== Material shown

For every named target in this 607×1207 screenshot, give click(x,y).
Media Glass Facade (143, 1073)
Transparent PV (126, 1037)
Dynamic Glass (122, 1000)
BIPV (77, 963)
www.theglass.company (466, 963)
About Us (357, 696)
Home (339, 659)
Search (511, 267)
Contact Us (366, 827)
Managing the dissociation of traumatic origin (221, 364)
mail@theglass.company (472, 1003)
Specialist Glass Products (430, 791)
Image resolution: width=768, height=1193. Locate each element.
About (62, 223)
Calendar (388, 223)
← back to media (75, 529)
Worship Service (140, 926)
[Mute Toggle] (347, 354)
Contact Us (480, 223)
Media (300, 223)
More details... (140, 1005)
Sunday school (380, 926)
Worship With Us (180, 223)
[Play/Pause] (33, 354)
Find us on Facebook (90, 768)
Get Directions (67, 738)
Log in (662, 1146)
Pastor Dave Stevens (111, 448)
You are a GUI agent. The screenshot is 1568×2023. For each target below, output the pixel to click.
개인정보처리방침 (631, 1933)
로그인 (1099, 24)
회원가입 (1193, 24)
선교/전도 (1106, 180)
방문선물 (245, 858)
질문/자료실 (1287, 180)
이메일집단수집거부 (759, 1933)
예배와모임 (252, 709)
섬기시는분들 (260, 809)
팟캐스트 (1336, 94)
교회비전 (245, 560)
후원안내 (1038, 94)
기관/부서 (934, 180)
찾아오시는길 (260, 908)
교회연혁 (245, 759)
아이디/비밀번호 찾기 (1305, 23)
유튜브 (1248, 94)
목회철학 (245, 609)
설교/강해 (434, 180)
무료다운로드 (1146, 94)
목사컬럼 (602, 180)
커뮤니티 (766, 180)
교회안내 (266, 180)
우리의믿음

====

What you should do: What you return should be only the lines from the line containing "mail@theglass.company (472, 1003)" through the end of the material above, reproduced exactly, first and last included.

Expected answer:
mail@theglass.company (472, 1003)
Specialist Glass Products (430, 791)
Image resolution: width=768, height=1193. Locate each element.
About (62, 223)
Calendar (388, 223)
← back to media (75, 529)
Worship Service (140, 926)
[Mute Toggle] (347, 354)
Contact Us (480, 223)
Media (300, 223)
More details... (140, 1005)
Sunday school (380, 926)
Worship With Us (180, 223)
[Play/Pause] (33, 354)
Find us on Facebook (90, 768)
Get Directions (67, 738)
Log in (662, 1146)
Pastor Dave Stevens (111, 448)
You are a GUI agent. The screenshot is 1568×2023. For each target below, output the pixel to click.
개인정보처리방침 (631, 1933)
로그인 (1099, 24)
회원가입 (1193, 24)
선교/전도 (1106, 180)
방문선물 (245, 858)
질문/자료실 (1287, 180)
이메일집단수집거부 (759, 1933)
예배와모임 (252, 709)
섬기시는분들 (260, 809)
팟캐스트 (1336, 94)
교회비전 (245, 560)
후원안내 (1038, 94)
기관/부서 (934, 180)
찾아오시는길 (260, 908)
교회연혁 (245, 759)
아이디/비밀번호 찾기 (1305, 23)
유튜브 (1248, 94)
목회철학 (245, 609)
설교/강해 (434, 180)
무료다운로드 (1146, 94)
목사컬럼 (602, 180)
커뮤니티 (766, 180)
교회안내 (266, 180)
우리의믿음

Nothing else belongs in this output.